**Prompt**.
The lines to copy are those in the listing below that contain the word "Settings".
━━ Records to process
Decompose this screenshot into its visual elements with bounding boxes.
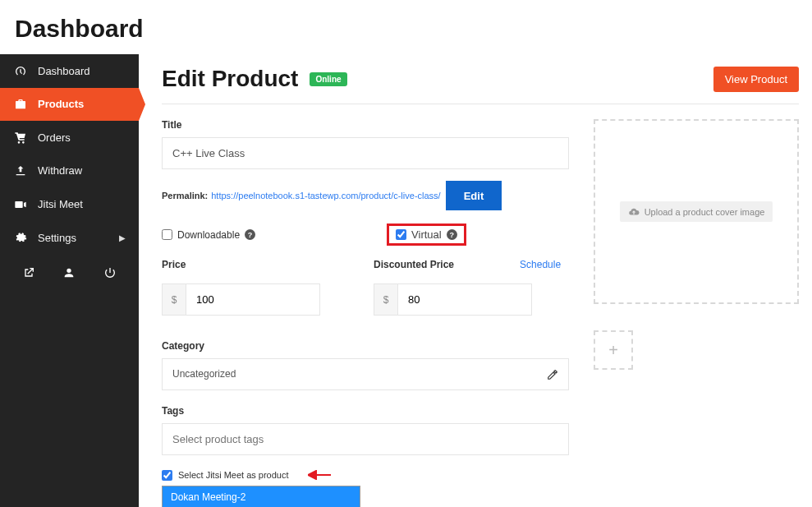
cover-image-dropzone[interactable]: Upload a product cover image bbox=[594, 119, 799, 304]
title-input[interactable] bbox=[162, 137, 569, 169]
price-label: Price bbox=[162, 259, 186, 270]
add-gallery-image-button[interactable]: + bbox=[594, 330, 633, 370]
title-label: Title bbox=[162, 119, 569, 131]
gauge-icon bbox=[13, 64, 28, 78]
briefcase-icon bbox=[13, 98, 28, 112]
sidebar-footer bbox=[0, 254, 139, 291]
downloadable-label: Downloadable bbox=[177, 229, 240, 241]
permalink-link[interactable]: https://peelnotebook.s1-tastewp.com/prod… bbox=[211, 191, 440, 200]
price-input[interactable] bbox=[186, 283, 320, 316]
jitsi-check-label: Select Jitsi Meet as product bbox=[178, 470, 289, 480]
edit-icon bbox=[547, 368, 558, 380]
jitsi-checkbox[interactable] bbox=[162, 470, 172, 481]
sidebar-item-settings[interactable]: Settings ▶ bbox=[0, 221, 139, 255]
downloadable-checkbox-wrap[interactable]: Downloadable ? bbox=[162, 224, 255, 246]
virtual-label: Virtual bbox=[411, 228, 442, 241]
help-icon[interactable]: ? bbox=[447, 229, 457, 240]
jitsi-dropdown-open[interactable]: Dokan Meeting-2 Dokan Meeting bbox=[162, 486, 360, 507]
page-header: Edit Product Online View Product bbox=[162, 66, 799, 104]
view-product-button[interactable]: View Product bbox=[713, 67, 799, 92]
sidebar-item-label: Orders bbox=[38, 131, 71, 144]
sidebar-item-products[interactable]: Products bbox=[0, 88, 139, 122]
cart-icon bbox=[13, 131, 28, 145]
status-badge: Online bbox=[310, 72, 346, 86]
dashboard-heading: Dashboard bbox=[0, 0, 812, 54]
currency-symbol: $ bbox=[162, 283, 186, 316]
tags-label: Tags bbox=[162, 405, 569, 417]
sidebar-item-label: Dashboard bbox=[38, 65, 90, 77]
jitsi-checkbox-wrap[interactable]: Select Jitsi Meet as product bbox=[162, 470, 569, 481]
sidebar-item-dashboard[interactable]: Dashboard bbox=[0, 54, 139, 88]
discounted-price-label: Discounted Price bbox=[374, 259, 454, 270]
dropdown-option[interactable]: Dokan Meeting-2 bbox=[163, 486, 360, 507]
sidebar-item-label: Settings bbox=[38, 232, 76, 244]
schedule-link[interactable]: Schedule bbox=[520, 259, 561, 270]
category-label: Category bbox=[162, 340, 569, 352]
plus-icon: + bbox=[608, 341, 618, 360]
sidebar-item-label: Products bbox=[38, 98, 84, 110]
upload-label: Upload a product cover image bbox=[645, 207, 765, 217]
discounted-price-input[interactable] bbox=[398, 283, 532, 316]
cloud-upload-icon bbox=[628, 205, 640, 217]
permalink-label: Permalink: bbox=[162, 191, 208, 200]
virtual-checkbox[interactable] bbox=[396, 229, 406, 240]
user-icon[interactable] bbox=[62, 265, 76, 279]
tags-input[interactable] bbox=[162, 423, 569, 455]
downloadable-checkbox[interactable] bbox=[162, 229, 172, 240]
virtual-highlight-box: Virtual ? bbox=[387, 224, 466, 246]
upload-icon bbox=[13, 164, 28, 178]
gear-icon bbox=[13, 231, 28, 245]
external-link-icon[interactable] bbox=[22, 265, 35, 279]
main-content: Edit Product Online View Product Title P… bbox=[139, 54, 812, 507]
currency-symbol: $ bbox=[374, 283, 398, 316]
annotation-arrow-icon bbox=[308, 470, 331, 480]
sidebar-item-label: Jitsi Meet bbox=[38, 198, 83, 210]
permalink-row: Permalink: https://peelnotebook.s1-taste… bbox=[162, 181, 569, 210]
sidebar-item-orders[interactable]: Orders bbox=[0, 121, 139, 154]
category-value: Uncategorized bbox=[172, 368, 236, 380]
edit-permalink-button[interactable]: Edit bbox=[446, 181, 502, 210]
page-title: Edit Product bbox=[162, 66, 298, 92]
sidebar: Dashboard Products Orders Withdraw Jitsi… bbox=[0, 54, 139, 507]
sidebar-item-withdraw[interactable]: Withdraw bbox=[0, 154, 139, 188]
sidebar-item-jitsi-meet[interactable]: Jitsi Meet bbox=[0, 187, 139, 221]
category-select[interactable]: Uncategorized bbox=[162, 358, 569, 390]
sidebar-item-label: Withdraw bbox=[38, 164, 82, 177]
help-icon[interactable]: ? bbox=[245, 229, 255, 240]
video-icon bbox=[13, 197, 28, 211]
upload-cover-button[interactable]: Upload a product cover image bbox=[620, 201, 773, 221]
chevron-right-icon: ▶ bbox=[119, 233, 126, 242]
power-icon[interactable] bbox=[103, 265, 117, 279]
━━━━
**Result of the task**.
sidebar-item-settings[interactable]: Settings ▶ bbox=[0, 221, 139, 255]
sidebar-item-label: Settings bbox=[38, 232, 76, 244]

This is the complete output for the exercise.